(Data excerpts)
────────────────────
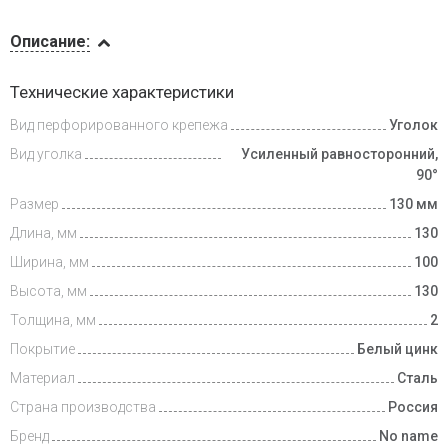
Описание
Описание:
Доставка
Технические характеристики
и оплата
Вид перфорированного крепежа
Уголок
Вид уголка
Усиленный равносторонний,
90°
Размер
130 мм
Длина, мм
130
Ширина, мм
100
Высота, мм
130
Толщина, мм
2
Покрытие
Белый цинк
Материал
Сталь
Страна производства
Россия
Бренд
No name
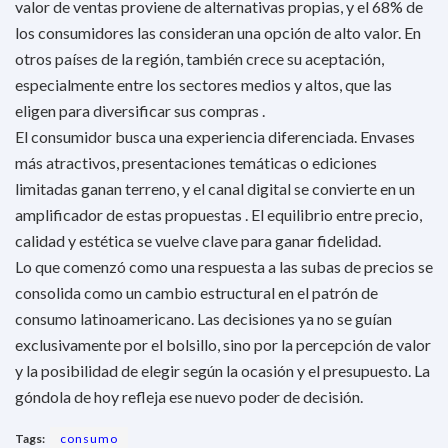
valor de ventas proviene de alternativas propias, y el 68% de
los consumidores las consideran una opción de alto valor. En
otros países de la región, también crece su aceptación,
especialmente entre los sectores medios y altos, que las
eligen para diversificar sus compras .
El consumidor busca una experiencia diferenciada. Envases
más atractivos, presentaciones temáticas o ediciones
limitadas ganan terreno, y el canal digital se convierte en un
amplificador de estas propuestas . El equilibrio entre precio,
calidad y estética se vuelve clave para ganar fidelidad.
Lo que comenzó como una respuesta a las subas de precios se
consolida como un cambio estructural en el patrón de
consumo latinoamericano. Las decisiones ya no se guían
exclusivamente por el bolsillo, sino por la percepción de valor
y la posibilidad de elegir según la ocasión y el presupuesto. La
góndola de hoy refleja ese nuevo poder de decisión.
Tags:
consumo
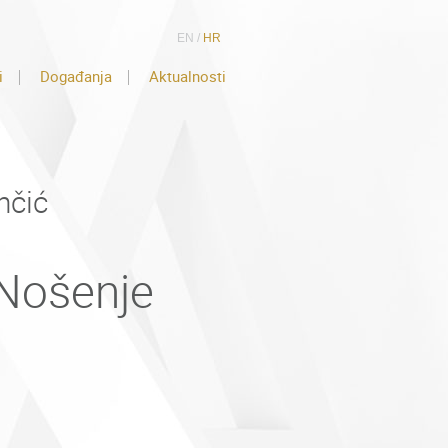
EN
/
HR
i
Događanja
Aktualnosti
nčić
 Nošenje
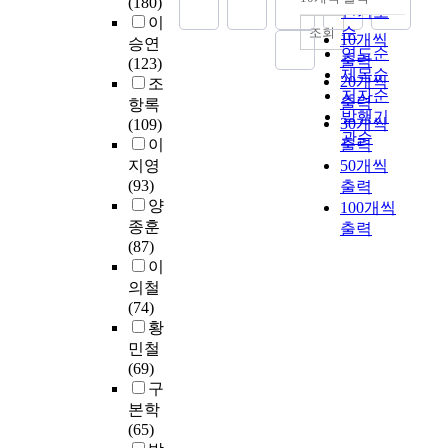
정
(180)
내림차순
되
은
인기도
등
제
디
하
e
s
기
이
어
매
순
조회
서
로
자
10개씩
였
c
i
워
승연
있
스
연도순
양
현
인
다
o
c
출력
크
(123)
다
컴
의
제목순
재
연
.
u
,
20개씩
샵
조
.
의
다
저자순
중
구
무
r
a
에
출력
항록
최
관
른
국
2
발행기
형
s
n
참
30개씩
(109)
근
심
나
어
1
관순
문
e
d
석
이
출력
차
과
라
관
세
화
w
t
한
지영
50개씩
세
주
보
련
기
유
o
o
전
(93)
출력
대
목
다
도
에
산
r
a
문
양
100개씩
무
을
한
서
들
학
k
n
가
종훈
용
출력
받
국
는
어
과
a
a
들
(87)
인
고
의
한
서
보
n
l
로
이
재
있
현
대
면
호
d
y
구
의철
를
다
대
형
서
의
t
z
성
(74)
배
.
무
서
사
전
e
e
되
황
출
그
용
점
회
개
a
c
었
하
민철
로
에
의
와
는
c
o
고
기
(69)
인
대
검
문
전
h
u
전
위
구
해
한
색
화
체
i
r
국
한
본학
실
비
창
의
사
n
s
적
대
(65)
용
교
에
급
회
g
e
인
학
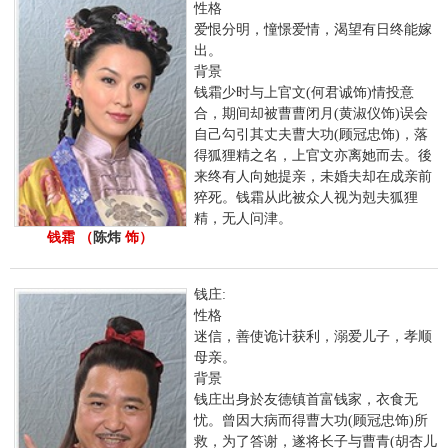
性格
爱恨分明，憧憬爱情，渴望有日终能嫁
出。
背景
钱霜少时与上官文(何君诚饰)情投意
合，期间却被曹曹闭月(黄淑仪饰)误会
自己勾引其丈夫曹大功(顾冠忠饰)，落
得狐狸精之名，上官文亦离她而去。後
来终有人向她提亲，未婚夫却在成亲前
猝死。钱霜从此被众人视为剋夫狐狸
精，无人问津。
钱霜 （
陈炜
饰）
钱庄:
性格
迷信，善使诡计获利，溺爱儿子，孝顺
母亲。
背景
钱庄出身於友德镇首富钱家，衣食无
忧。曾因大病而得曹大功(顾冠忠饰)所
救，为了答谢，遂将长子与曹青(胡杏儿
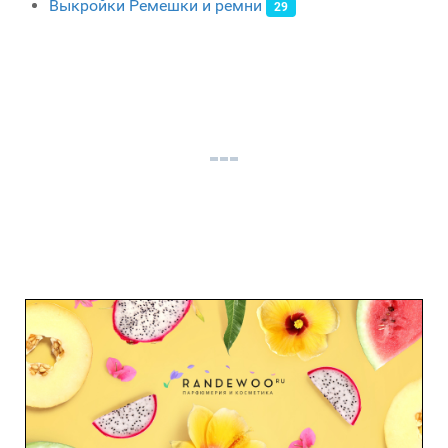
Выкройки Ремешки и ремни
29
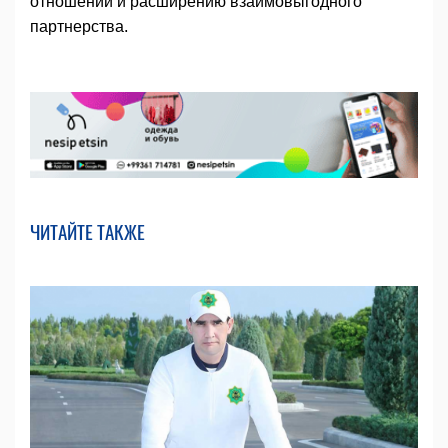
отношений и расширению взаимовыгодного
партнерства.
ЧИТАЙТЕ ТАКЖЕ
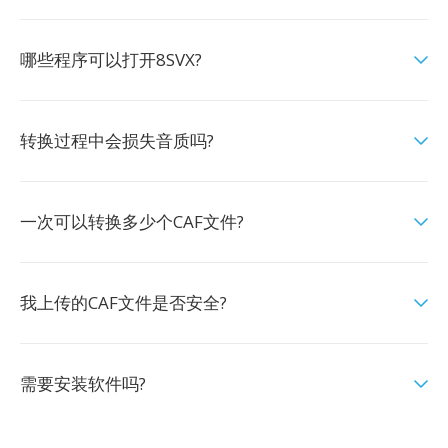
哪些程序可以打开8SVX?
转换过程中会损失音质吗?
一次可以转换多少个CAF文件?
我上传的CAF文件是否安全?
需要安装软件吗?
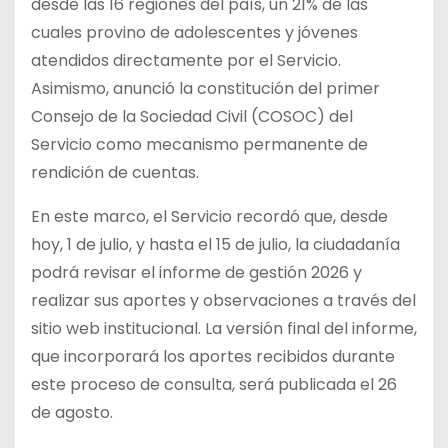
desde las 16 regiones del país, un 21% de las
cuales provino de adolescentes y jóvenes
atendidos directamente por el Servicio.
Asimismo, anunció la constitución del primer
Consejo de la Sociedad Civil (COSOC) del
Servicio como mecanismo permanente de
rendición de cuentas.
En este marco, el Servicio recordó que, desde
hoy, 1 de julio, y hasta el 15 de julio, la ciudadanía
podrá revisar el informe de gestión 2026 y
realizar sus aportes y observaciones a través del
sitio web institucional. La versión final del informe,
que incorporará los aportes recibidos durante
este proceso de consulta, será publicada el 26
de agosto.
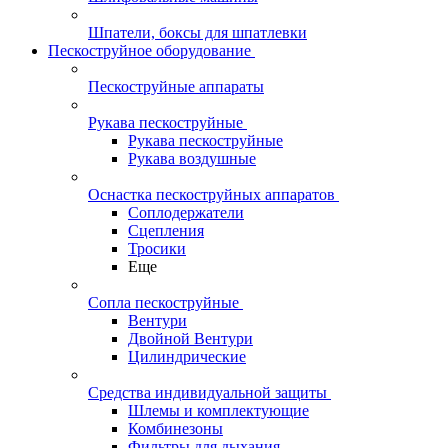
Шпатели, боксы для шпатлевки
Пескоструйное оборудование
Пескоструйные аппараты
Рукава пескоструйные
Рукава пескоструйные
Рукава воздушные
Оснастка пескоструйных аппаратов
Соплодержатели
Сцепления
Тросики
Еще
Сопла пескоструйные
Вентури
Двойной Вентури
Цилиндрические
Средства индивидуальной защиты
Шлемы и комплектующие
Комбинезоны
Фильтры для дыхания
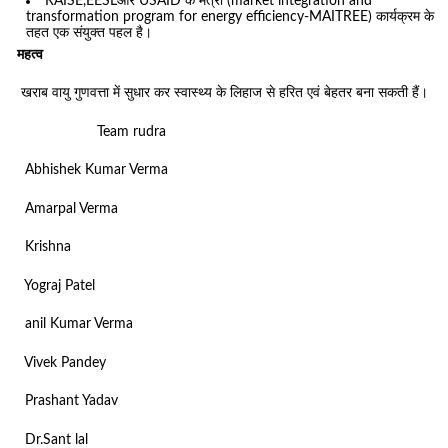
RAISE,EESLऔर USAID के मैत्री (market integration and
transformation program for energy efficiency-MAITREE) कार्यक्रम के
तहत एक संयुक्त पहल है।
महत्व
खराब वायु गुणवत्ता में सुधार कर स्वास्थ्य के लिहाज से हरित एवं बेहतर बना सकती हैं।
Team rudra
Abhishek Kumar Verma
Amarpal Verma
Krishna
Yograj Patel
anil Kumar Verma
Vivek Pandey
Prashant Yadav
Dr.Sant lal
────────────────────
The job here is to retype the data exactly, with no pictures included.

Описание
Описание:
Доставка
Технические характеристики
и оплата
Вид перфорированного крепежа
Уголок
Вид уголка
Усиленный равносторонний,
90°
Размер
130 мм
Длина, мм
130
Ширина, мм
100
Высота, мм
130
Толщина, мм
2
Покрытие
Белый цинк
Материал
Сталь
Страна производства
Россия
Бренд
No name
valor de ventas proviene de alternativas propias, y el 68% de
los consumidores las consideran una opción de alto valor. En
otros países de la región, también crece su aceptación,
especialmente entre los sectores medios y altos, que las
eligen para diversificar sus compras .
El consumidor busca una experiencia diferenciada. Envases
más atractivos, presentaciones temáticas o ediciones
limitadas ganan terreno, y el canal digital se convierte en un
amplificador de estas propuestas . El equilibrio entre precio,
calidad y estética se vuelve clave para ganar fidelidad.
Lo que comenzó como una respuesta a las subas de precios se
consolida como un cambio estructural en el patrón de
consumo latinoamericano. Las decisiones ya no se guían
exclusivamente por el bolsillo, sino por la percepción de valor
y la posibilidad de elegir según la ocasión y el presupuesto. La
góndola de hoy refleja ese nuevo poder de decisión.
Tags:
consumo
EN
/
HR
i
Događanja
Aktualnosti
nčić
 Nošenje
정
(180)
내림차순
되
은
인기도
등
제
디
하
e
s
기
이
어
매
순
조회
서
로
자
10개씩
였
c
i
워
승연
있
스
연도순
양
현
인
다
o
c
출력
크
(123)
다
컴
의
제목순
재
연
.
u
,
20개씩
샵
조
.
의
다
저자순
중
구
무
r
a
에
출력
항록
최
관
른
국
2
발행기
형
s
n
참
30개씩
(109)
근
심
나
어
1
관순
문
e
d
석
이
출력
차
과
라
관
세
화
w
t
한
지영
50개씩
세
주
보
련
기
유
o
o
전
(93)
출력
대
목
다
도
에
산
r
a
문
양
100개씩
무
을
한
서
들
학
k
n
가
종훈
용
출력
받
국
는
어
과
a
a
들
(87)
인
고
의
한
서
보
n
l
로
이
재
있
현
대
면
호
d
y
구
의철
를
다
대
형
서
의
t
z
성
(74)
배
.
무
서
사
전
e
e
되
황
출
그
용
점
회
개
a
c
었
하
민철
로
에
의
와
는
c
o
고
기
(69)
인
대
검
문
전
h
u
전
위
구
해
한
색
화
체
i
r
국
한
본학
실
비
창
의
사
n
s
적
대
(65)
용
교
에
급
회
g
e
인
학
性格
爱恨分明，憧憬爱情，渴望有日终能嫁
出。
背景
钱霜少时与上官文(何君诚饰)情投意
合，期间却被曹曹闭月(黄淑仪饰)误会
自己勾引其丈夫曹大功(顾冠忠饰)，落
得狐狸精之名，上官文亦离她而去。後
来终有人向她提亲，未婚夫却在成亲前
猝死。钱霜从此被众人视为剋夫狐狸
精，无人问津。
钱霜 （
陈炜
饰）
钱庄:
性格
迷信，善使诡计获利，溺爱儿子，孝顺
母亲。
背景
钱庄出身於友德镇首富钱家，衣食无
忧。曾因大病而得曹大功(顾冠忠饰)所
救，为了答谢，遂将长子与曹青(胡杏儿
Выкройки Ремешки и ремни
29
отношений и расширению взаимовыгодного
партнерства.
ЧИТАЙТЕ ТАКЖЕ
哪些程序可以打开8SVX?
转换过程中会损失音质吗?
一次可以转换多少个CAF文件?
我上传的CAF文件是否安全?
需要安装软件吗?
desde las 16 regiones del país, un 21% de las
cuales provino de adolescentes y jóvenes
atendidos directamente por el Servicio.
Asimismo, anunció la constitución del primer
Consejo de la Sociedad Civil (COSOC) del
Servicio como mecanismo permanente de
rendición de cuentas.
En este marco, el Servicio recordó que, desde
hoy, 1 de julio, y hasta el 15 de julio, la ciudadanía
podrá revisar el informe de gestión 2026 y
realizar sus aportes y observaciones a través del
sitio web institucional. La versión final del informe,
que incorporará los aportes recibidos durante
este proceso de consulta, será publicada el 26
de agosto.
Шпатели, боксы для шпатлевки
Пескоструйное оборудование
Пескоструйные аппараты
Рукава пескоструйные
Рукава пескоструйные
Рукава воздушные
Оснастка пескоструйных аппаратов
Соплодержатели
Сцепления
Тросики
Еще
Сопла пескоструйные
Вентури
Двойной Вентури
Цилиндрические
Средства индивидуальной защиты
Шлемы и комплектующие
Комбинезоны
Фильтры для дыхания
RAISE,EESLऔर USAID के मैत्री (market integration and
transformation program for energy efficiency-MAITREE) कार्यक्रम के
तहत एक संयुक्त पहल है।
महत्व
खराब वायु गुणवत्ता में सुधार कर स्वास्थ्य के लिहाज से हरित एवं बेहतर बना सकती हैं।
Team rudra
Abhishek Kumar Verma
Amarpal Verma
Krishna
Yograj Patel
anil Kumar Verma
Vivek Pandey
Prashant Yadav
Dr.Sant lal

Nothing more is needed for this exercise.